CUSTOMER-ORIENTATED PRICING  Competition-based Pricing  When there is strong competition firms may base their price on what other firms in the market are charging.  There may a price leader, who sets their price and the rest of the market follows e.g. petrol

 Penetration Pricing  New entrants will set a price below existing suppliers to gain a foothold in the market  The hope is that consumers will become loyal to the brand and continue to buy when the price is increased.

 Predatory Pricing  Used by existing firms to push out competition from the market.  The firm will lower their prices so that new entrants will not be able to cover its covers.  Existing firm covers its lost by CROSS-SUBSIDISING.
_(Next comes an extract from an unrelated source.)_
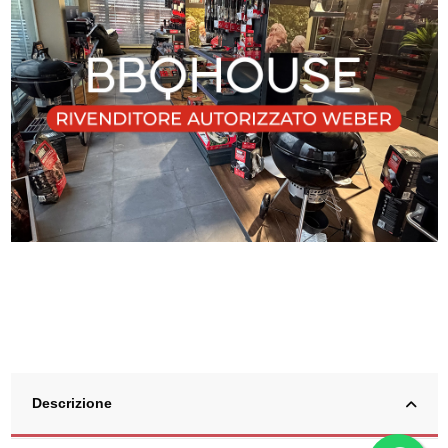
Descrizione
MONOPOLY PRICING  Charging what the market will bear  Suppliers of unique products can charge the highest price they think consumers will pay  Psychological Pricing  Products may be priced above competition to create the idea of better quality.

 Price Skimming  Suppliers of new products may charge a high price to begin with in order to maximise revenues before competitors enter the market.  Price Discrimination  Firms over the same product but over different prices to different types of consumers.